With the July 19 end of the United Kingdom's remaining lockdown restrictions fast approaching, Germany's chancellor, Angela Merkel, said British travelers who have had two COVID-19 vaccinations will be welcome in her country "in the foreseeable future".

Currently, Britons must spend two weeks in quarantine upon arriving in Germany, regardless of their vaccination status. But Merkel announced the relaxation during a news briefing following face-to-face talks with Prime Minister Boris Johnson in the UK on Friday.

"We are continually reviewing our travel restrictions," she said.

Johnson told reporters: "It seems as if progress is being made."

Merkel and some other EU leaders had previously taken a hard line against arrivals from the UK, after expressing concern about the fast spread of the Delta variant of the novel coronavirus within the UK.

But Merkel said the variant is now spreading fast in Germany, so attempts to stop it at the border are unnecessary.

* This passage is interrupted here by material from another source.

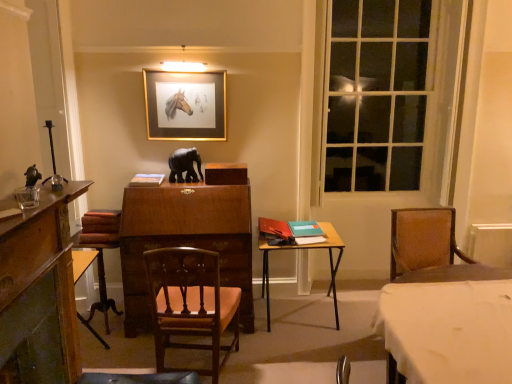 Find the location of a particular element. vacant area to the right of wooden chair at center is located at coordinates (270, 364). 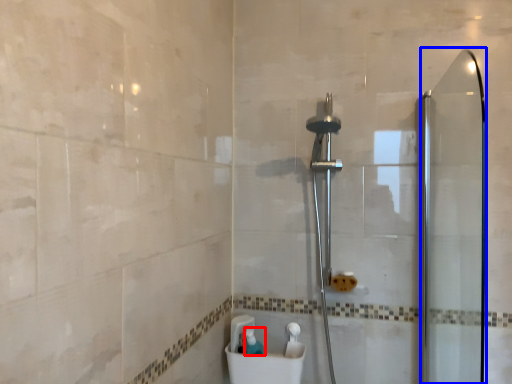 Question: Which point is closer to the camera, toiletry (highlighted by a red box) or screen door (highlighted by a blue box)?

Sky News said she had been ready to declare the UK a "country of concern" a matter of days ago, before her change of heart and the change in circumstance.

"We have adopted certain protective measures when we were not as yet so familiar with the Delta variant," she said. "We now see that the share of those with the Delta variant in Germany is increasing very rapidly."

Johnson and Merkel also talked about the fact that the European Union's new travel passport initiative, which aims to make movement easier for people who have been double-jabbed, does not recognize an India-made version of the Oxford/AstraZeneca vaccination.

The BBC said as many as 5 million Britons may have been given that vaccination, leaving them potentially unable to take advantage of the travel passport.

But Johnson said the India-made vaccine is believed to offer exactly the same degree of protection as the British-made Oxford/AstraZeneca jab and to have only failed to qualify for the travel passport initiative because the company has not yet sought approval for it from the European Medicines Agency.

The UK is now sharing its data on the jab with the relevant European agencies, the Financial Times reported.

Additionally, the World Health Organization has approved the India-made version of the Oxford/AstraZeneca jab, opening the door for the EU to use that data as well.

ITV News added that Johnson and Merkel also discussed ongoing tension in Northern Ireland caused by the fact that all sides are trying to avoid a land border between the United Kingdom province and neighboring Republic of Ireland, which is an EU member.

The Evening Standard newspaper said the meeting between Johnson and Merkel marks the start of a new phase of British diplomacy, with London now keen to form close ties with individual EU members in the wake of the UK's exit from the bloc.

The nations now plan to hold annual joint Cabinet meetings and increase exchanges.